Question

The Arc Electronic Company had an income of 72 million dollars last year. Suppose the mean income of firms in the same industry as Arc for a year is 85 million dollars with a standard deviation of 9 million dollars. If incomes for this industry are distributed normally, what is the probability that a randomly selected firm will earn more than Arc did last year? Round your answer to four decimal places.

Answer 1

Solution

Let X = income (million dollars) of firms in the same industry as Arc for a year. Then, we are given: X ~ N(85, 9²) ….. (1)

Back-up Theory

If a random variable X ~ N(µ, σ²), i.e., X has Normal Distribution with mean µ and variance σ², then, Z = (X - µ)/σ ~ N(0, 1), i.e., Standard Normal Distribution and hence

P(X ≤ or ≥ t) = P[{(X - µ)/σ} ≤ or ≥ {(t - µ)/σ}] = P[Z ≤ or ≥ {(t - µ)/σ}] .………….....................................................……...…(2)

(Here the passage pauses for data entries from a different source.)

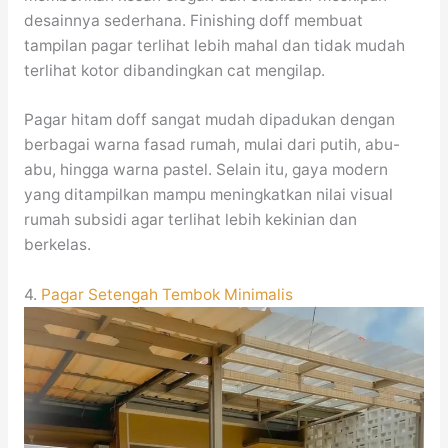
desainnya sederhana. Finishing doff membuat
tampilan pagar terlihat lebih mahal dan tidak mudah
terlihat kotor dibandingkan cat mengilap.
Pagar hitam doff sangat mudah dipadukan dengan
berbagai warna fasad rumah, mulai dari putih, abu-
abu, hingga warna pastel. Selain itu, gaya modern
yang ditampilkan mampu meningkatkan nilai visual
rumah subsidi agar terlihat lebih kekinian dan
berkelas.
4.
Pagar Setengah Tembok Minimalis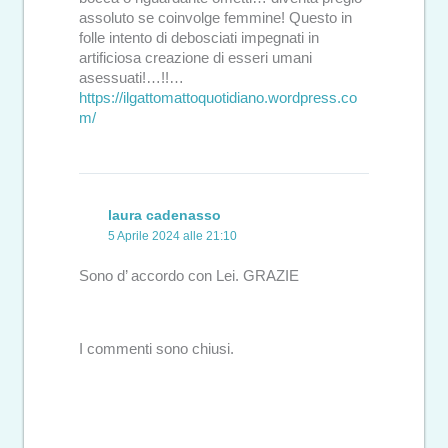
assoluto se coinvolge femmine! Questo in
folle intento di debosciati impegnati in
artificiosa creazione di esseri umani
asessuati!…!!…
https://ilgattomattoquotidiano.wordpress.co
m/
laura cadenasso
5 Aprile 2024 alle 21:10
Sono d’ accordo con Lei. GRAZIE
I commenti sono chiusi.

Probability values for the Standard Normal Variable, Z, can be directly read off from Standard Normal Tables ............. (3a)

or can be found using Excel Function: Statistical, NORMSDIST(z) which gives P(Z ≤ z) .............................................…(3b)

Now to work out the solution,

Given, “The Arc Electronic Company had an income of 72 million dollars last year”, probability that a randomly selected firm will earn more than Arc did last year

= P(X > 72)

= P[Z > {(72 - 85)/9}] [vide (2) and (1)]

= P(Z > 0.1529)

= 0.4392 [vide (3b)] Answer

DONE